Second Call for Papers:
RGS-IBG Annual International Conference, Exeter, UK, 2-4 September 2015
Convened by Dr. Tara Woodyer, Dr. Diana Martin (University of Portsmouth); Dr. Sean Carter, Dr. Philip Kirby (University of Exeter)
Co-sponsored by the Political Geography Research Group and the Social and Cultural Geography Research Group
From the outset, critical geopolitics has emphasised approaches that question spatial distinctions between foreign/domestic politics and political distinctions between formal/popular geopolitics. More recently, feminist contributions to critical geopolitical debates have re-articulated the necessity of including the ‘everyday’ and the ‘ordinary’ into our accounts of the geopolitical, in part to work towards the dissolution of clear-cut distinctions between public and private, and towards the increasing realisation that different scales are not separate but intertwined.

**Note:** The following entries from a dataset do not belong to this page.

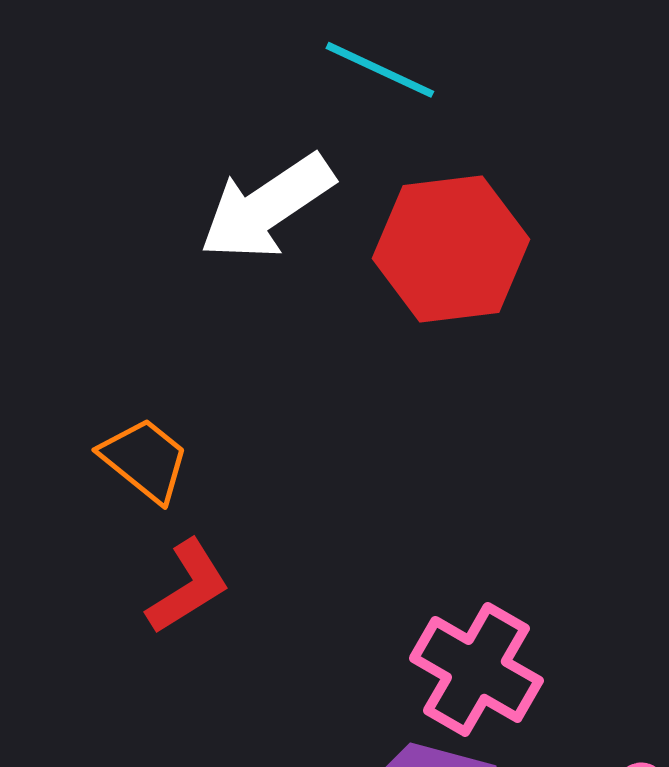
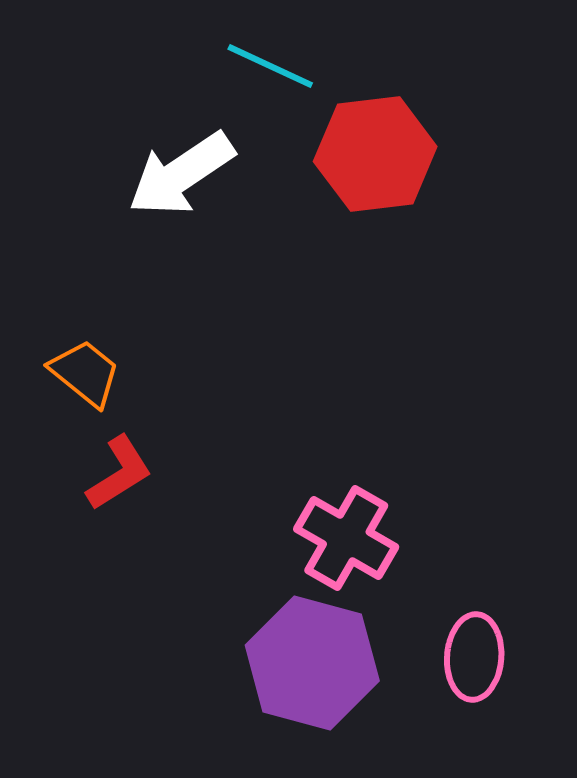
red hexagon: (451, 249) -> (375, 154), moved

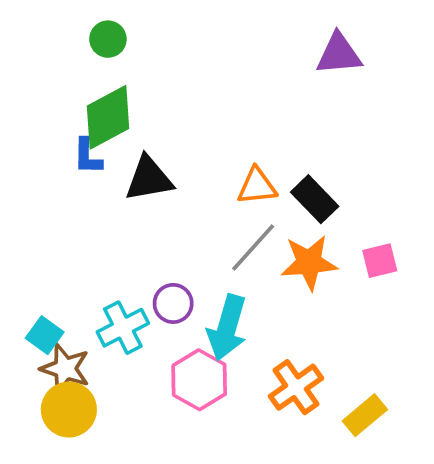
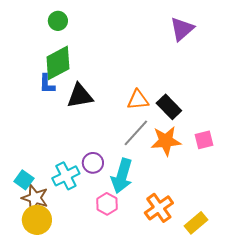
purple triangle: (339, 54) -> (182, 29), turned -36
pink hexagon: (199, 380) -> (107, 204), size x0.7

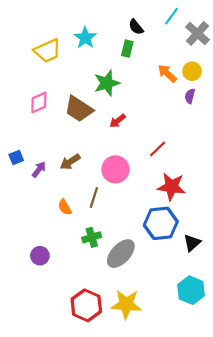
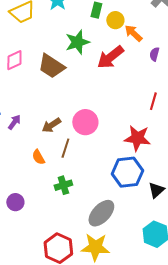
yellow circle: (192, 71) -> (115, 20), moved
red arrow: (118, 121) -> (110, 57), moved, size x1.8
red line: (158, 149) -> (153, 101), moved, turned -30
brown arrow: (70, 162) -> (51, 125), moved
gray ellipse: (121, 254) -> (101, 213), moved

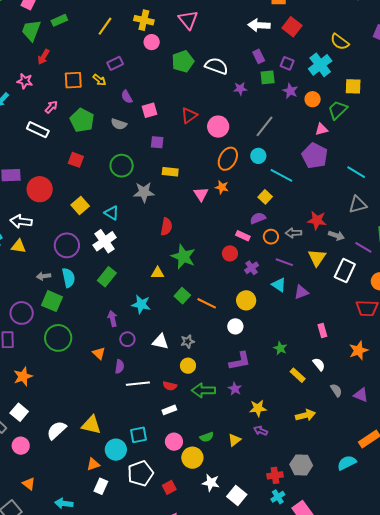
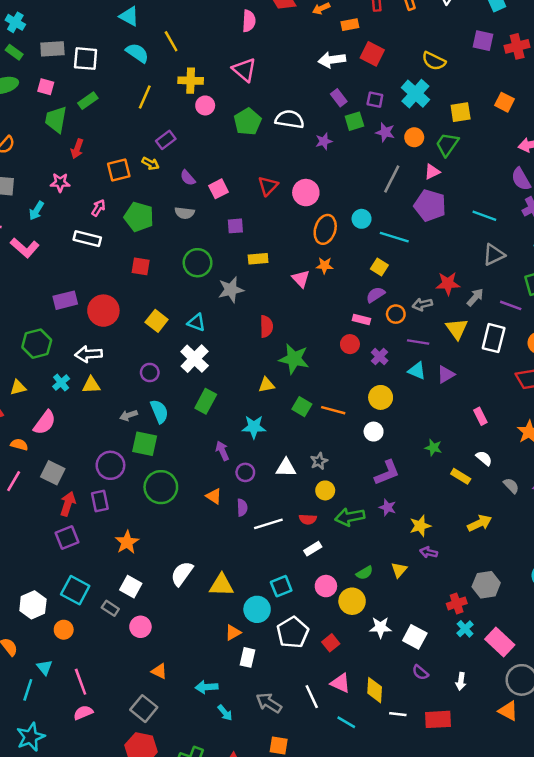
gray line: (264, 126) -> (392, 179), moved
gray arrow: (336, 235) -> (475, 297), turned -56
purple circle: (67, 245) -> (150, 372), size x0.6
white semicircle: (57, 430) -> (182, 574), moved

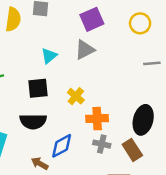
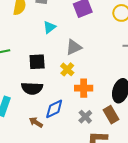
gray triangle: (85, 50) -> (74, 47), moved
cyan triangle: (49, 56) -> (49, 27), moved
gray cross: (102, 144) -> (85, 117), moved, turned 32

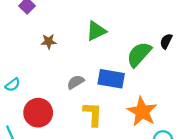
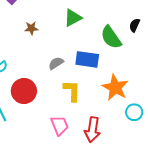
green semicircle: (139, 54) -> (111, 37), turned -75

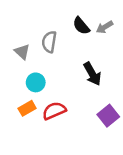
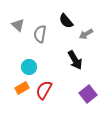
gray arrow: (105, 27) -> (86, 34), moved
gray triangle: (22, 52) -> (18, 25), moved
red semicircle: (54, 111) -> (44, 90), turned -36

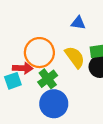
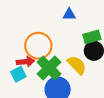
yellow semicircle: (75, 57) -> (77, 65), moved
green cross: (48, 79) -> (49, 68), size x1.4

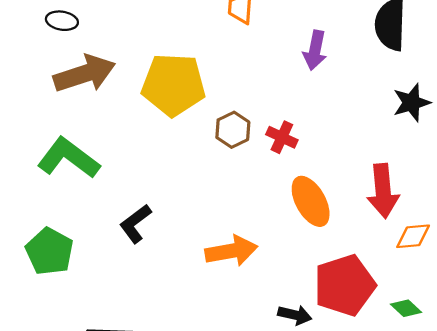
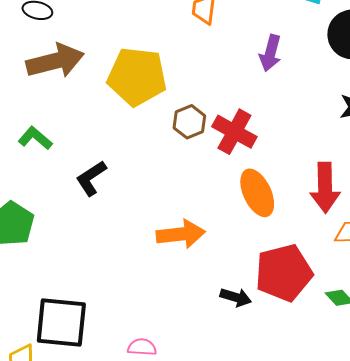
red cross: (282, 137) -> (234, 132), size x1.5
green L-shape: (68, 158) -> (35, 138), size x0.6
black L-shape: (135, 224) -> (91, 178), moved

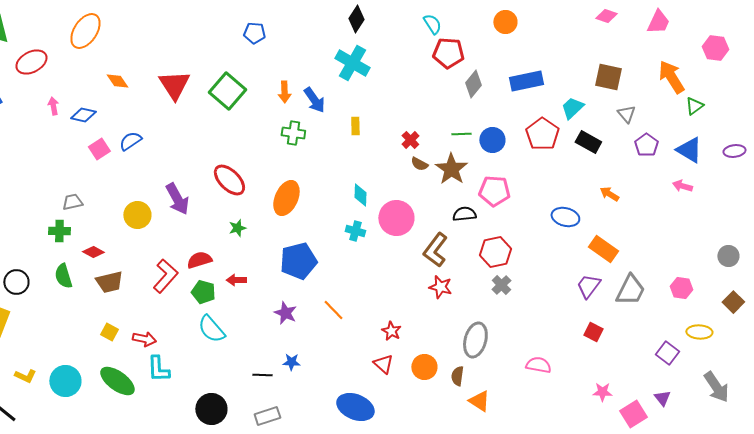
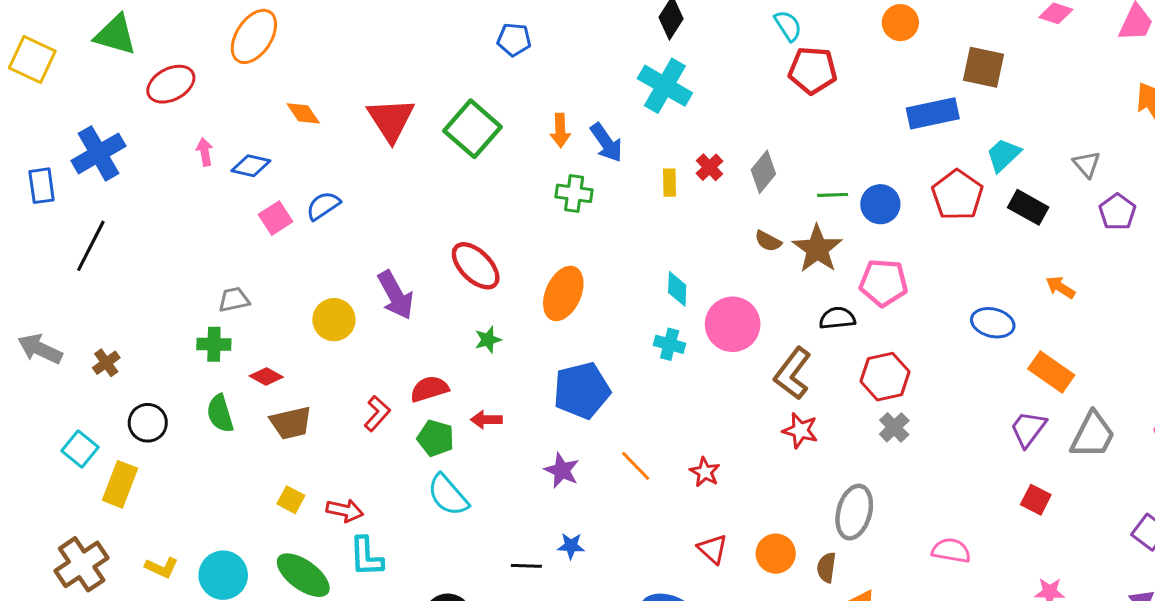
brown square: (608, 77) -> (983, 67), moved
gray diamond: (473, 84) -> (763, 172), moved
red cross: (410, 140) -> (710, 167), moved
red L-shape: (165, 276) -> (377, 414), size x0.7
red star: (391, 331) -> (705, 472), moved

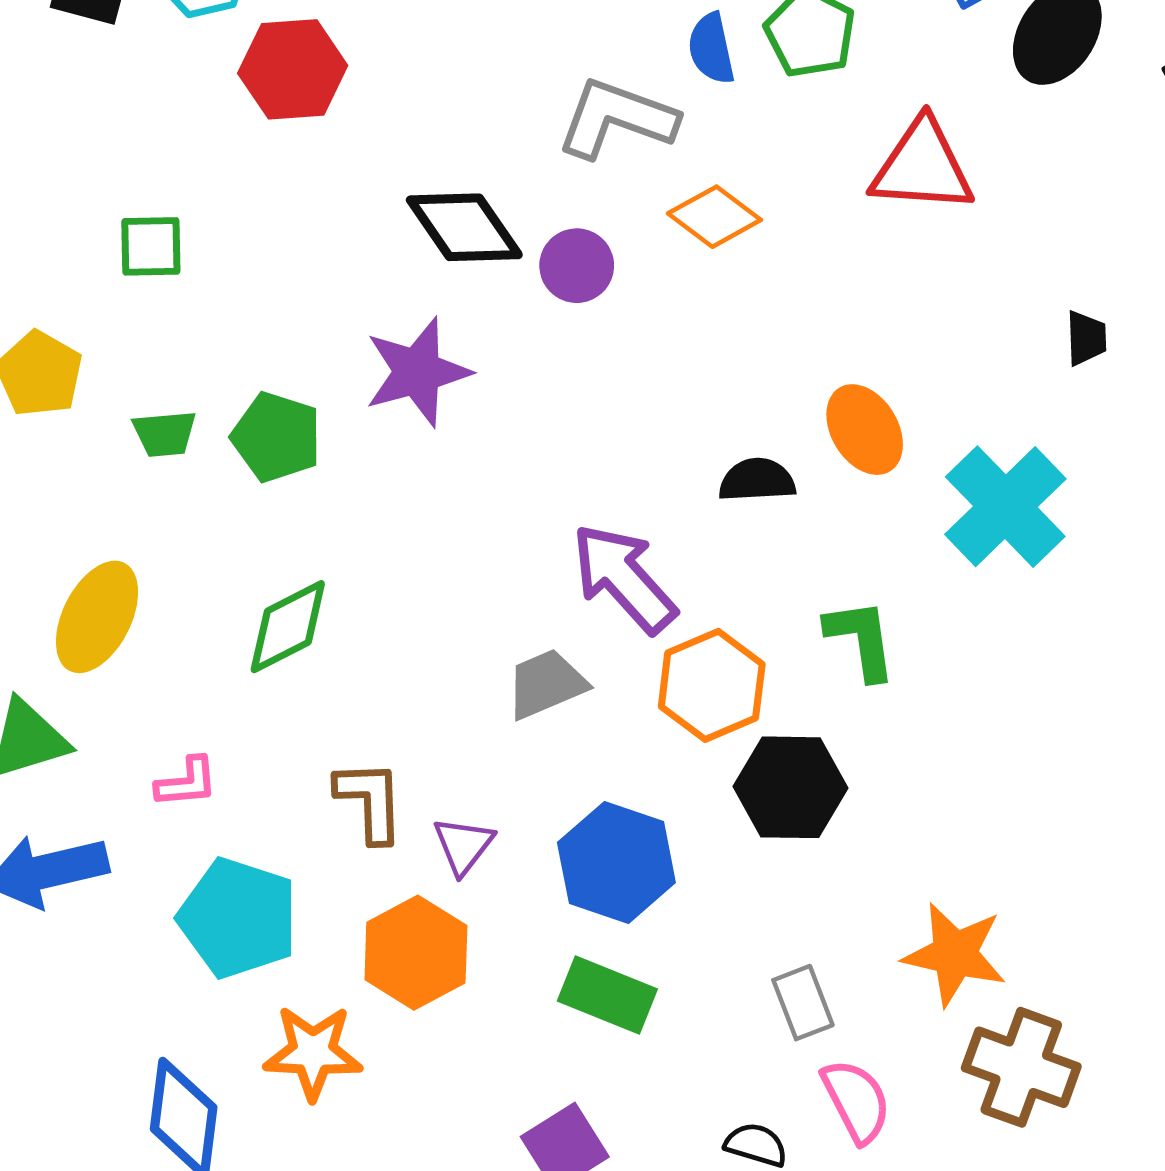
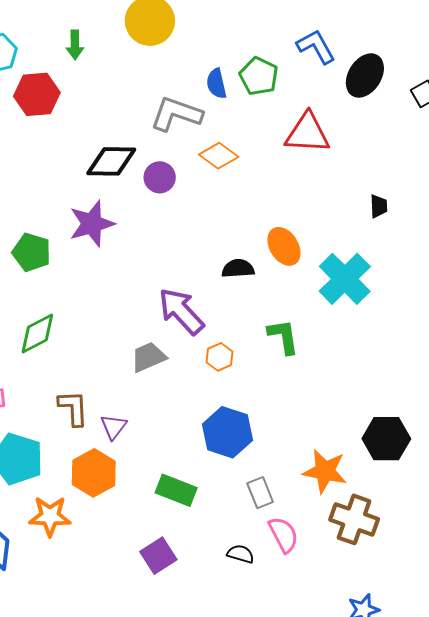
black diamond: (464, 227) -> (111, 161), turned -54
orange hexagon: (712, 685) -> (219, 357), size x0.6
black hexagon: (791, 787) -> (386, 439), moved
blue hexagon: (616, 862) -> (227, 432), moved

This session then will focus both on what Pain & Staeheli (2014) describe as ‘the intimate outwards’ as well as ‘the geopolitical inwards’. We therefore take ‘domesticating geopolitics’ to capture a broad range of practices, objects, performativities and discourses that contribute to how geopolitics is rendered familiar and sanitised, and the ways in which the home and bodies become a terrain of the geopolitical. Bodies, personal decisions, religious beliefs and feelings thus become sites for reproduction and contestation of geopolitical imaginaries and possibilities. They ‘areterritory but also make territory’ as intimacy becomes a ‘site of geopolitical practices’ (Smith 2012, 2009). This session seeks then to explore the potential of notions of domesticating and the intimate for expanding our understanding of the geopolitical.
We invite conceptual and empirical papers that may address (but are not exclusive to):
- The role of objects and technologies in the translation of geopolitics between domestic and other spaces
- Visibility and invisibility of intimate geopolitics
- Material geopolitical cultures and ‘the domestic’
- Geopolitical boundaries in/of the home
- The intimate as resistance
- Non-violent and intimate geopolitics of peace
Proposals for papers, including title, name, contact details and an abstract of no more than 250 words, should be emailed to Diana Martin (firstname.lastname@example.org) by Wednesday 11th February 2015.
Pain, R. & Staeheli, L. (2014) Introduction: intimacy-geopolitics and violence. Area, 46 (4): 344-347.
Smith, S. (2012) Intimate geopolitics: religion, marriage, and reproductive bodies in Leh, Ladakh, Annals of the Association of American Geographers, 102(6): 1511-1528.
Smith, S. (2009) The domestication of geopolitics: Buddhist-Muslim conflict and the policing of marriage and the body in Ladakh, India, Geopolitics, 14 (2): 197-218.